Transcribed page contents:
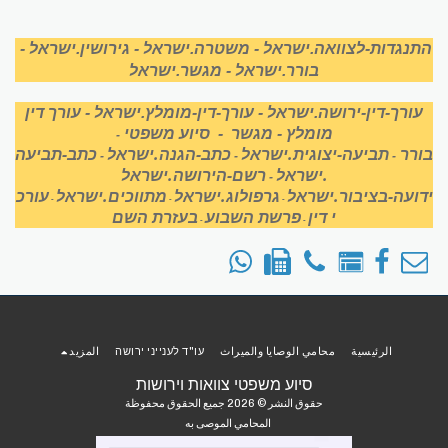
התנגדות-לצוואה.ישראל
-
משטרה.ישראל
-
גירושין.ישראל
-
בורר.ישראל
-
מגשר.ישראל
עורך-דין-ירושה.ישראל
-
עורך-דין-מומלץ.ישראל
-
עורך דין
מומלץ
-
מגשר
-
סיוע משפטי
-
בורר
תביעה-יצוגית.ישראל
כתב-הגנה.ישראל
כתב-תביעה
-
-
-
.ישראל
רשם-הירושה.ישראל
-
ידועה-בציבור.ישראל
גרפולוג.ישראל
מתווכים.ישראל
עורכ
-
-
-
י דין
פרשת השבוע
בעזרת השם
-
-
الرئيسية
محامي الوصايا والميراث
עו"ד לענייני ירושה
المزيد
סיוע משפטי צוואות וירושות
حقوق النشر © 2026 جميع الحقوق محفوظة
المحامي الموصى به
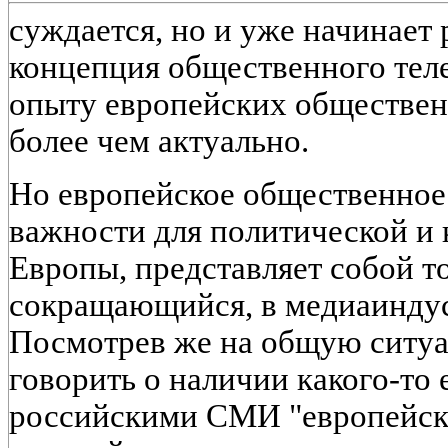
суждается, но и уже начинает
концепция общественного тел
опыту европейских обществен
более чем актуально.
Но европейское общественное 
важности для политической и 
Европы, представляет собой т
сокращающийся, в медиаиндус
Посмотрев же на общую ситу
говорить о наличии какого-то
российскими СМИ "европейско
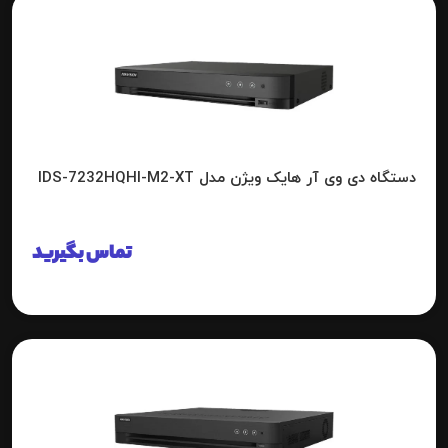
دستگاه دی وی آر هایک ویژن مدل IDS-7232HQHI-M2-XT
تماس بگیرید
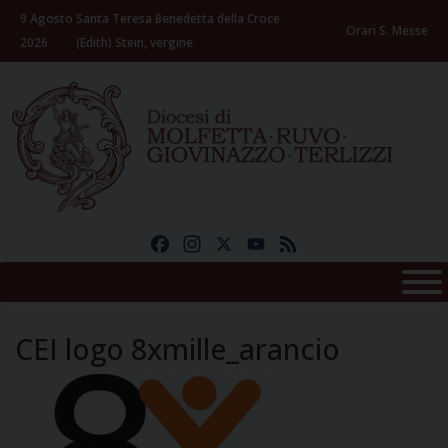
Skip
9 Agosto
Santa Teresa Benedetta della Croce
to
Orari S. Messe
2026
(Edith) Stein, vergine
content
Facebook
Instagram
X
YouTube
Feed
CEI logo 8xmille_arancio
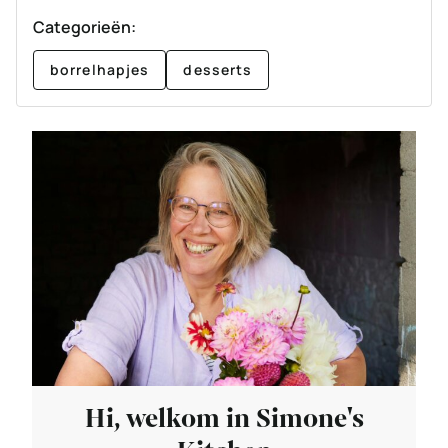
Categorieën:
borrelhapjes
desserts
Hi, welkom in Simone's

• _Goal of the exercise_: Select all lines with the word "משפטי" from the entries above.

• _Solution to this problem_:
סיוע משפטי
סיוע משפטי צוואות וירושות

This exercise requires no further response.